Aufsehenerregender Hubschrauber-Einsatz am Deutschen Museum: 45 Minuten lang ist am Donnerstagmorgen ein großer Helikopter über dem Haus gestanden - von vielen Schaulustigen beobachtet. Aber nicht wegen eines Notfalls, der Hubschrauber betätigte sich quasi als Kran. Er transportierte schwere Stahlträger ab.

Denn für die Sanierungsarbeiten am Deutschen Museum war über deren Luftfahrthalle bislang ein Wetterschutzdach montiert, wie Museumssprecher Gerrit Faust erläutert. Das wurde nun abgebaut - und 26 Stahlträger, jeder von ihnen etwa 800 Kilogramm schwer, mussten am Ende zurück auf den Erdboden. Eine Möglichkeit wäre gewesen, das mit einem 400-Tonnen-Autokran zu erledigen, sagt Faust. Für diesen hätte man aber eigens Betonfundamente gießen müssen.
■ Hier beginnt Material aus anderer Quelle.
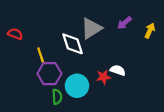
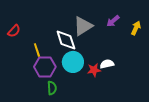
red semicircle: (15, 34) -> (14, 31), turned 112
white semicircle: (118, 70) -> (107, 64), turned -32
cyan circle: (77, 86) -> (73, 62), moved

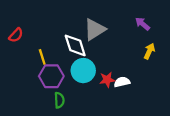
purple arrow: (113, 21) -> (143, 24), moved, turned 80
yellow arrow: (136, 28) -> (149, 51), moved
white semicircle: (107, 64) -> (122, 82), moved

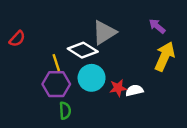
white diamond: (75, 45) -> (83, 50), turned -40
yellow arrow: (149, 51) -> (165, 56), size x1.6
yellow line: (42, 57) -> (56, 63), moved

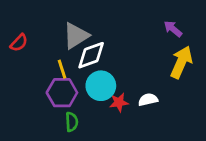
gray triangle: (104, 32) -> (76, 36), moved
white diamond: (83, 50) -> (91, 55), turned -52
red star: (118, 88) -> (119, 102), moved

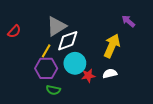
yellow arrow: (181, 62) -> (112, 46), moved
yellow line: (62, 69) -> (46, 51), turned 48
green semicircle: (72, 122) -> (53, 90), turned 104

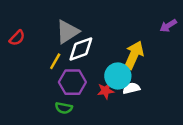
purple arrow: (128, 21) -> (168, 26), moved, turned -72
cyan circle: (75, 63) -> (118, 76), moved
purple hexagon: (46, 68) -> (72, 82), moved

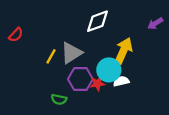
gray triangle: (67, 32) -> (71, 53), moved
white diamond: (81, 49) -> (97, 21), moved
purple hexagon: (72, 82) -> (80, 79), moved

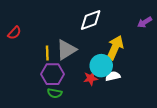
yellow line: (51, 56) -> (47, 53), turned -32
purple hexagon: (80, 79) -> (53, 74), moved

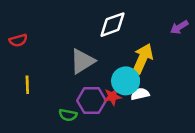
red semicircle: (14, 33) -> (18, 40), turned 32
yellow line: (47, 53) -> (27, 85), moved
purple hexagon: (53, 74) -> (92, 101), moved

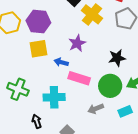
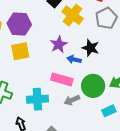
black star: (117, 58) -> (91, 48), moved, turned 30
blue arrow: (61, 62) -> (74, 59), moved
gray arrow: (96, 109) -> (72, 100), moved

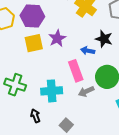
purple star: (59, 44) -> (57, 38), moved
pink rectangle: (62, 79) -> (76, 71), turned 55

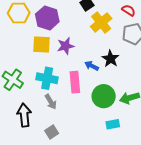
cyan cross: (52, 91) -> (47, 78), moved
gray arrow: (86, 91) -> (51, 102), moved, turned -112
black arrow: (35, 116) -> (24, 115), size x1.6

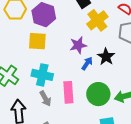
purple star: (66, 46) -> (78, 45), moved
blue arrow: (92, 66) -> (87, 63), turned 96
pink rectangle: (75, 82) -> (68, 92), moved

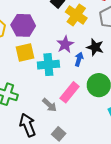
cyan cross: (42, 75) -> (48, 65), moved
pink rectangle: (68, 92) -> (70, 92), turned 60

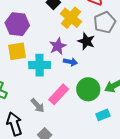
black star: (95, 47) -> (86, 41), moved
blue arrow: (79, 59) -> (70, 62), turned 80

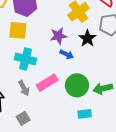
cyan cross: (40, 65) -> (25, 59), moved

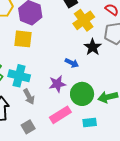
purple star: (58, 36) -> (57, 84), moved
cyan cross: (25, 59) -> (19, 76), moved
pink rectangle: (47, 83) -> (60, 115), moved

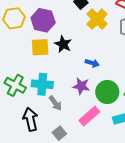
black star: (93, 47) -> (63, 44), moved
purple star: (57, 84) -> (81, 86), turned 30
Das wäre teurer gekommen, als den Lastenhubschrauber zu bestellen - ein Gerät des Typs AS 332, genannt "Super Puma", das ohnehin im Münchner Umland im Einsatz und damit leicht verfügbar war, wie Faust erläutert.

Der Super Puma AS 332 mit einem der Stahlträger.

(Foto: Gerrit Faust/Deutsches Museum)

Der rote Hubschrauber, der Lasten mit einem Gewicht von mehr als vier Tonnen befördern kann, begann am Donnerstag gegen halb neun Uhr damit, die Stahlträger an einem 80 Meter langen Seil vom Dach zu heben und auf einen Tieflader am Boden zu legen. Jedes dieser Teile war zwischen zehn und zwölf Metern lang. Nach etwa 45 Minuten war die Arbeit getan und er drehte gen Norden ab.

Das weltbekannte Technikmuseum wird seit drei Jahren aufwendig saniert. "Zukunftsinitiative Deutsches Museum" heißt das Projekt, für das ursprünglich 450 Millionen Euro vorgesehen waren. Inzwischen sind Ausgaben von 600 Millionen Euro bewilligt, wobei bereits klar ist, dass auch diese Summe nicht für alle Arbeiten reichen wird, die ursprünglich geplant waren.